Berlin - Die neuen Lohnuntergrenzen sollen künftig auch im Wach- und Sicherheitsgewerbe, in der Altenpflege, in der Weiterbildung sowie für Abfallentsorger, Textilreiniger und Bergbau-Spezialarbeiter gelten. Das beschloss das Parlament am Donnerstag mit der Mehrheit von Union und SPD. Der Bundesrat muss der Aufnahme weiterer Branchen ins Entsendegesetz noch zustimmen.
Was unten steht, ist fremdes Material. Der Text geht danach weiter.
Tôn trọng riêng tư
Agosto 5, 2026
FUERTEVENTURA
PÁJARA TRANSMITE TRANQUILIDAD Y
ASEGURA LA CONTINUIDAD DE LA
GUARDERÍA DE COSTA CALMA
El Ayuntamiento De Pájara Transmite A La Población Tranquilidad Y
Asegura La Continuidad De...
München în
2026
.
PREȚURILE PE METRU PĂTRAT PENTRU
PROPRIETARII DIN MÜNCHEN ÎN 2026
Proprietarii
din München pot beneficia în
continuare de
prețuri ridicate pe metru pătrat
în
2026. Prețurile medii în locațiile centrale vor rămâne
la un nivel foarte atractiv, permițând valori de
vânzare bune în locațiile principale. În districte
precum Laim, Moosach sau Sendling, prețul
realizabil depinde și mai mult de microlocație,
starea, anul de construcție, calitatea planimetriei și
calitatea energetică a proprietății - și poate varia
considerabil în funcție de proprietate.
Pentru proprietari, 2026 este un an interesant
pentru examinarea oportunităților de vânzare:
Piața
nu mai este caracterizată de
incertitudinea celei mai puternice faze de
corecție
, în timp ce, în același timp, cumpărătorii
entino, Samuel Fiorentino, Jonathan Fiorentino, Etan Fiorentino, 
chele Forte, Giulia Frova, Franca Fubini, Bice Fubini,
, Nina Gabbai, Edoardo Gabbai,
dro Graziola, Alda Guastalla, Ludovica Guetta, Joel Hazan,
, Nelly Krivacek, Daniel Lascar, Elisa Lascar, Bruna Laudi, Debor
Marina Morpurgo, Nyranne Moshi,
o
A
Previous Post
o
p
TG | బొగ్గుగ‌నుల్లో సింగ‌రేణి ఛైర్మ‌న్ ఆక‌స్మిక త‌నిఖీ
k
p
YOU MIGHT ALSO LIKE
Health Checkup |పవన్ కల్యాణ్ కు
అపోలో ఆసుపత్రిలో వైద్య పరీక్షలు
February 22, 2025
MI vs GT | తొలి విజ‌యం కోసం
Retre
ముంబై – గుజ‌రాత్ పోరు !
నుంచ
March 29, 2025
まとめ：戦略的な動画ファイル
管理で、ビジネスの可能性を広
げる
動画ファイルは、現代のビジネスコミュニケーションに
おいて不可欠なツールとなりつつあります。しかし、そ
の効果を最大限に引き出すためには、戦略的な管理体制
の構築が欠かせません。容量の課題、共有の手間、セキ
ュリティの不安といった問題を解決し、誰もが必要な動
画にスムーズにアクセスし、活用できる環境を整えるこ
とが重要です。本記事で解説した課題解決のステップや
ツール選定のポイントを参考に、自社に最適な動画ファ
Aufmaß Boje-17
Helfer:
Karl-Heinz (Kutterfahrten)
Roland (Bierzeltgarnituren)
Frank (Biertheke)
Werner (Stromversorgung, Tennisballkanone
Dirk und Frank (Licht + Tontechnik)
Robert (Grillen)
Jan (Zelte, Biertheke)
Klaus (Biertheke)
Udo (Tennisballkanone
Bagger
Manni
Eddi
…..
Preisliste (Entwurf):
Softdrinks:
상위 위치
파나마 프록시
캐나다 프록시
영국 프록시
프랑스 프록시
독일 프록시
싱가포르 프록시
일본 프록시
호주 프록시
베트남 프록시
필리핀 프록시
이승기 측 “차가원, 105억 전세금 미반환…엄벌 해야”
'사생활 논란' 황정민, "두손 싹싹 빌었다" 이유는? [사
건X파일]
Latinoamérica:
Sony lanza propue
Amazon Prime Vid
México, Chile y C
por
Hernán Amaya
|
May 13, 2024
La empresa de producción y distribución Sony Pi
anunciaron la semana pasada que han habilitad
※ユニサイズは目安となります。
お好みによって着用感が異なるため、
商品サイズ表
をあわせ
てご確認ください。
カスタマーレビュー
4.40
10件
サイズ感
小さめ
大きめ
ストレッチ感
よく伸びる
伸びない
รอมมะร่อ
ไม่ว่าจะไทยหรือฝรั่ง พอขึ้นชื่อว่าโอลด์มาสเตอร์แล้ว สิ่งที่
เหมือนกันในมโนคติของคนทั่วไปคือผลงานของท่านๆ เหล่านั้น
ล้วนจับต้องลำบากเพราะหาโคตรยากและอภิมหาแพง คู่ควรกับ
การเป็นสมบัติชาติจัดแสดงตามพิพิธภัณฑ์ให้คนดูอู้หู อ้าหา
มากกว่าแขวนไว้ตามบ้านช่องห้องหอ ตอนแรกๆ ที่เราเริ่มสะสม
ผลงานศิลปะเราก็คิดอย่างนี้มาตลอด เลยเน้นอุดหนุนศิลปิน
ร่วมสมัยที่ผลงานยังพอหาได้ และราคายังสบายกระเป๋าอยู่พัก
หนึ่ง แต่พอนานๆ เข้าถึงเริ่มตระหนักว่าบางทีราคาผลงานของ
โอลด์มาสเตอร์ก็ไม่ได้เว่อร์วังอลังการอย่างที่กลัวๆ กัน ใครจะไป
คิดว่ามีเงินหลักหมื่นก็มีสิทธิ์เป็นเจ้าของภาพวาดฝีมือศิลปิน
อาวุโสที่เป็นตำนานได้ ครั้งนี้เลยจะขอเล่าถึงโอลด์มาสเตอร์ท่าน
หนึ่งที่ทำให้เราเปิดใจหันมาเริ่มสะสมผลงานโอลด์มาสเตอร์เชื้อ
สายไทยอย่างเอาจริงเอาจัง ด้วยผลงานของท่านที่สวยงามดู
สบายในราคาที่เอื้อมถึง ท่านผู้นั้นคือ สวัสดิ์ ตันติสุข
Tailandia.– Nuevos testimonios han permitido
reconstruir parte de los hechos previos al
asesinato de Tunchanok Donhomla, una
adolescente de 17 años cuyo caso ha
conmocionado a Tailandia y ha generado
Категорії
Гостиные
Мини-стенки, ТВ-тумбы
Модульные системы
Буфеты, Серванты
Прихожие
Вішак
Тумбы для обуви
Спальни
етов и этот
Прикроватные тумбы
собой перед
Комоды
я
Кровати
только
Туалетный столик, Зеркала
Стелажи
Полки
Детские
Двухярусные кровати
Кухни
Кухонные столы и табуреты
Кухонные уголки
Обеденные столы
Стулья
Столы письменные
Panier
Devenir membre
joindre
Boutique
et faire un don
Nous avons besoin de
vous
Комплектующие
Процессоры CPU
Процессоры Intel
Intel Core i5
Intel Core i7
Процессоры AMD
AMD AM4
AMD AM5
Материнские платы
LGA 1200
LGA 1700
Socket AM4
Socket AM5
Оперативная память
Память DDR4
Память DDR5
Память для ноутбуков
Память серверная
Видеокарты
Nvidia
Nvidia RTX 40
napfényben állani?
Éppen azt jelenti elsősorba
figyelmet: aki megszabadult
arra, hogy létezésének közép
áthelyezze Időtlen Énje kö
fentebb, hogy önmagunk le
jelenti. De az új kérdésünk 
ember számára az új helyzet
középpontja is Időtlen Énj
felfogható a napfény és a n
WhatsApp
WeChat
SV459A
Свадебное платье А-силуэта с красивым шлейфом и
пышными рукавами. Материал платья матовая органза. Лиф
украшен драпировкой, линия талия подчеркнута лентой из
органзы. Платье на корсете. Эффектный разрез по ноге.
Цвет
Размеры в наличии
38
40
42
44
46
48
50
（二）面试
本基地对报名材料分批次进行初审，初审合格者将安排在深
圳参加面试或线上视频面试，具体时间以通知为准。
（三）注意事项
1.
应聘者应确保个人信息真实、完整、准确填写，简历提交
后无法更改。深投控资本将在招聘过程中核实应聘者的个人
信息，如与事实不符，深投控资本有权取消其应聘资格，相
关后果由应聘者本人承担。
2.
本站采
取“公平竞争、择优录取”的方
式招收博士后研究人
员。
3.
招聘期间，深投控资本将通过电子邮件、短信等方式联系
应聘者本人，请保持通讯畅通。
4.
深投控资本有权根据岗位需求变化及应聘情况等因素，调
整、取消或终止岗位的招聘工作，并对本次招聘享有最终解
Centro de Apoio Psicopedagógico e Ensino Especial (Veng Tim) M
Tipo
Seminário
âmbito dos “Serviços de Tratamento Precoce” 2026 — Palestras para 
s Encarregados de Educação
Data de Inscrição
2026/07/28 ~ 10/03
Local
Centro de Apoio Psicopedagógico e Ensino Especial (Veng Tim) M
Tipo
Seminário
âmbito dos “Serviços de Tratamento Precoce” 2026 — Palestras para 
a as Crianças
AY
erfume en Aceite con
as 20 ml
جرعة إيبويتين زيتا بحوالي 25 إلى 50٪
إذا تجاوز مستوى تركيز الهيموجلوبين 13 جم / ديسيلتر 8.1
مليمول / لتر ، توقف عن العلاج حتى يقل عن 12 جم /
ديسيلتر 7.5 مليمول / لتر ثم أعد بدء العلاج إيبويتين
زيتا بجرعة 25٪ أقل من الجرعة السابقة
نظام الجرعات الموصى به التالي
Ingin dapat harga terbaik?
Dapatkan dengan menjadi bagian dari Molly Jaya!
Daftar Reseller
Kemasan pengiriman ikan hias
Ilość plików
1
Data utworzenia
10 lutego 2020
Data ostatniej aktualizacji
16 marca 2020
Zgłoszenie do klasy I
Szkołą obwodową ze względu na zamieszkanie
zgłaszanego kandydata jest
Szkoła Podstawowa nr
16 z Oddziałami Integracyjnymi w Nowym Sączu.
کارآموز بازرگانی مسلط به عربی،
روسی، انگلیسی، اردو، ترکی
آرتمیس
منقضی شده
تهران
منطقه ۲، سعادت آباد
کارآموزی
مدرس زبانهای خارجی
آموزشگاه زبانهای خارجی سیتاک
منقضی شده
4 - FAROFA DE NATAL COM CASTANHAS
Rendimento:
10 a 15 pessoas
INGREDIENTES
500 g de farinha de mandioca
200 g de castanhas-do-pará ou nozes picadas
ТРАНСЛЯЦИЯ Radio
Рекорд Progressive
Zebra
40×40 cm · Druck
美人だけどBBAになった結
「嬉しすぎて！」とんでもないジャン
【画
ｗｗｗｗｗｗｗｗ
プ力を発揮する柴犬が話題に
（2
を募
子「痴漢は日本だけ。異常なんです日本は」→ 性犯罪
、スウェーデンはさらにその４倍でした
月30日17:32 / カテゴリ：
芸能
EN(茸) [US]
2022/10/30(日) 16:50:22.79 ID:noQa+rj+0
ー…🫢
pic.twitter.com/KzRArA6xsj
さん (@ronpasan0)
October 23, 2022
Da mit diesem Gesetz aber vor allem Bereiche mit hoher Tarifbindung erreicht werden, änderte der Bundestag mit der Mehrheit von Union und SPD auch das Gesetz über Mindestarbeitsbedingungen. Damit kann künftig auch in Branchen, in denen weniger als 50 Prozent der Beschäftigten einem Tarifvertrag unterliegen, ein Mindestarbeitslohn eingeführt werden.
Für die Zeitarbeitsbranche hatte der Koalitionsausschuss vergangene Woche ebenfalls eine Lohnuntergrenze vereinbart; sie soll allerdings im Arbeitnehmerüberlassungsgesetz verankert werden. Insgesamt sollen so für 1,7 Millionen Beschäftigte Mindestlöhne eingeführt werden.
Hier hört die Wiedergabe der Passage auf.